▶ **Exercise aim**
Leave out the pictures and repeat the data exactly.

^^^^^^^^

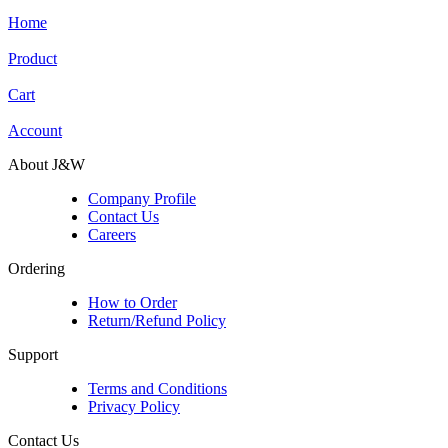
Home
Product
Cart
Account
About J&W
Company Profile
Contact Us
Careers
Ordering
How to Order
Return/Refund Policy
Support
Terms and Conditions
Privacy Policy
Contact Us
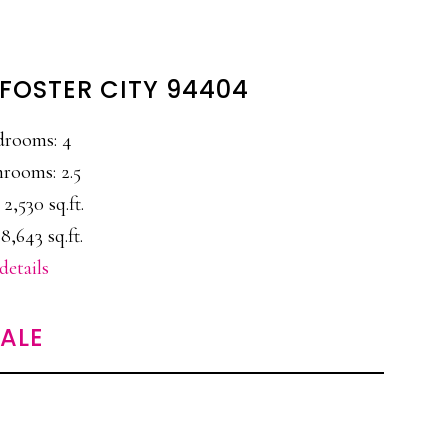
, FOSTER CITY 94404
drooms: 4
rooms: 2.5
 2,530 sq.ft.
8,643 sq.ft.
details
SALE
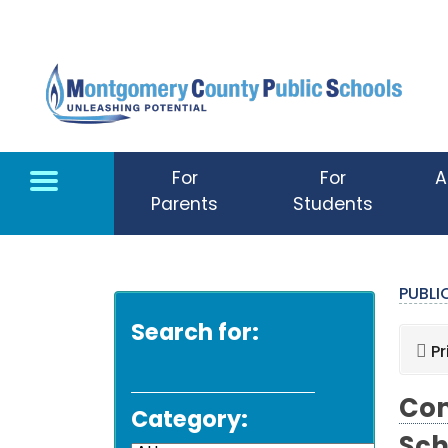
Skip to main content
For
For
A
Parents
Students
PUBL
Search for:
Pr
Com
Category:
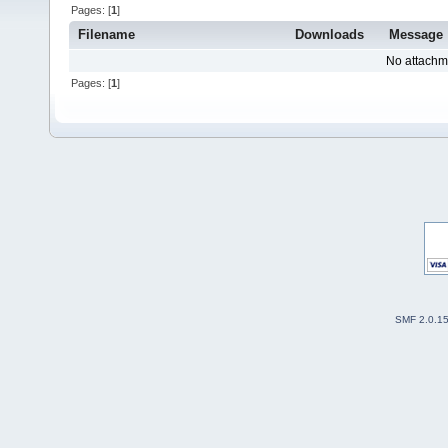
Pages: [
1
]
Filename
Downloads
Message
No attachm
Pages: [
1
]
SMF 2.0.1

^^^^^^^^

▶ **Task answer**
Home
Product
Cart
Account
About J&W
Company Profile
Contact Us
Careers
Ordering
How to Order
Return/Refund Policy
Support
Terms and Conditions
Privacy Policy
Contact Us
, FOSTER CITY 94404
drooms: 4
rooms: 2.5
 2,530 sq.ft.
8,643 sq.ft.
details
SALE
Skip to main content
For
For
A
Parents
Students
PUBL
Search for:
Pr
Com
Category:
Pages: [
1
]
Filename
Downloads
Message
No attachm
Pages: [
1
]
SMF 2.0.1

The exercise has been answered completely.